I'm kind of new to python and not really used to a lot of the syntax yet. I would like to know how to get an array of the last value that has been marked as a 1 from an index array. For example for
idx = [1, 0, 0, 1, 0, 0, 0, 1, 1, 0, 1]
values = [23, 45, 78, 37, 15, 172, 45, 8, 16, 99, 55]
The desired array would look like
[23, 23, 23, 37, 37, 37, 37, 8, 16, 16, 55]
The sample code I'm working with uses xarray to create the index array, so maybe it could also be used to get the final array. Thanks for any help or suggestions
Edit: the length of both arrays will be the same, and if the index array starts with a 0, the output should be 0 until there is a 1 in the idx array
CodePudding user response:
You could use list comprehension with an assignment expression:
flags = [1, 0, 0, 1, 0, 0, 0, 1, 1, 0, 1]
values = [23, 45, 78, 37, 15, 172, 45, 8, 16, 99, 55]
prev = 0
result = [(prev := value) if flag else prev
for value, flag in zip(values, flags)]
print(result) # [23, 23, 23, 37, 37, 37, 37, 8, 16, 16, 55]
CodePudding user response:
Let's call them arrayA and arrayB. And output array as arrayC. The algorithm would look like:
check_index = 0
for each_index in range(len(arrayA)):
if arrayA[each_index] == 1:
append(arrayC, arrayB[check_index])
# this bumps the index to the next value
check_index = 1
else:
append(arrayC, arrayB[check_index])
# otherwise, the index would stay the same
CodePudding user response:
A good use case for an assignment expression (aka walrus operator):
index = [1,0,0,1,0,0,0,1,1,0,1]
arr = [23,45,78,37,15,172,45,8,16,99,55]
result = []
last = 0
for x, i in zip(arr, index):
result.append(last := x if i else last)
CodePudding user response:
You could use a simple list comprehension
to filter the data. Below ln
will equal the last dat
with a matching 1 cmp
.
cmp = [1, 0, 0, 1, 0, 0, 0, 1, 1, 0, 1]
dat = [23, 45, 78, 37, 15, 172, 45, 8, 16, 99, 55]
ln=0
print([ln:=d if c else ln for c,d in zip(cmp,dat)])
CodePudding user response:
You could do this in xarray, something along these lines:
import numpy as np, xarray as xr
mask = xr.DataArray([1, 0, 0, 1, 0, 0, 0, 1, 1, 0, 1], dims=['x'])
values = xr.DataArray([23, 45, 78, 37, 15, 172, 45, 8, 16, 99, 55], dims=['x'])

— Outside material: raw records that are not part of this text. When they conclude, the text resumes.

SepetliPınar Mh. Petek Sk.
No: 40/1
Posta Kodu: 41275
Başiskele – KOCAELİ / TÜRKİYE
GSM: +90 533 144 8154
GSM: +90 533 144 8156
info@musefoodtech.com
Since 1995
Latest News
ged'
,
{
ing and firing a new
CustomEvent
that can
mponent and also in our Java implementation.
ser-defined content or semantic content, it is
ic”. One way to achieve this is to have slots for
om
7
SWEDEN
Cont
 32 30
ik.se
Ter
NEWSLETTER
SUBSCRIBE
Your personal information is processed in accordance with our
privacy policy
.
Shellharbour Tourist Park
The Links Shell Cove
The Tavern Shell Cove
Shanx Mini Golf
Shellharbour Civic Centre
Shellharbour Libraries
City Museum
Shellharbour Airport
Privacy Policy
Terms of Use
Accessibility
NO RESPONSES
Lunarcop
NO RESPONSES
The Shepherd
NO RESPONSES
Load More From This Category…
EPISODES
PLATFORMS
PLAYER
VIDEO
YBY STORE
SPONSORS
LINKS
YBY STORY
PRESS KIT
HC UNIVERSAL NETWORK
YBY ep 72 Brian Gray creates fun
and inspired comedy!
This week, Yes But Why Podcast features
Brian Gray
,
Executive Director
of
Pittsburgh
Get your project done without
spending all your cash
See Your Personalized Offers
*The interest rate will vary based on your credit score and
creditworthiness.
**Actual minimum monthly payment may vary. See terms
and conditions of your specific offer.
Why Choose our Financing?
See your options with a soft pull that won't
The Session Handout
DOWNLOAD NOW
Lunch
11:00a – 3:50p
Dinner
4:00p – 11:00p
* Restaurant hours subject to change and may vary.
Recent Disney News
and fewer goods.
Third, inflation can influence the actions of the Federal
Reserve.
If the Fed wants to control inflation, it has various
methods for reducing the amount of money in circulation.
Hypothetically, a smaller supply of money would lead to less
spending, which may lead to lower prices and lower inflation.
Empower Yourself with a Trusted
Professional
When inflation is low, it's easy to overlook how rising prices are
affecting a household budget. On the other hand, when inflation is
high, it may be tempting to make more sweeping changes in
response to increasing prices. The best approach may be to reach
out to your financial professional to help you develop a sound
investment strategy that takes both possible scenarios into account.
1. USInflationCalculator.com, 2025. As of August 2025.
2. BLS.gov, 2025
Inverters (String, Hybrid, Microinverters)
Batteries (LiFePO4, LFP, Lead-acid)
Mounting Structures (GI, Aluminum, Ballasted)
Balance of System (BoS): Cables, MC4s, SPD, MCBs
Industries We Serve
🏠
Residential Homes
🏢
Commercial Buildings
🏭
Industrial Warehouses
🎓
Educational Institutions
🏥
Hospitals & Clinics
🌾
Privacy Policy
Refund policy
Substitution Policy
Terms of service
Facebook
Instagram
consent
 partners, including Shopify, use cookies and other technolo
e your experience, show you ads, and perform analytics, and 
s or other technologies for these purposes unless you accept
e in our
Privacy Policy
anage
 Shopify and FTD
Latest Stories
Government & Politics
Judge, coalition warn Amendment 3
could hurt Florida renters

index = xr.DataArray(np.arange(len(mask)), dims=['x']).where(mask).ffill('x').astype(int)
You could then use this index to select positionally from values:
In [3]: index
Out[3]:
<xarray.DataArray (x: 11)>
array([ 0, 0, 0, 3, 3, 3, 3, 7, 8, 8, 10])
Dimensions without coordinates: x
In [4]: values.isel(x=index)
Out[4]:
<xarray.DataArray (x: 11)>
array([23, 23, 23, 37, 37, 37, 37, 8, 16, 16, 55])
Dimensions without coordinates: x
For something of this size, the list comprehension is much simpler and faster though.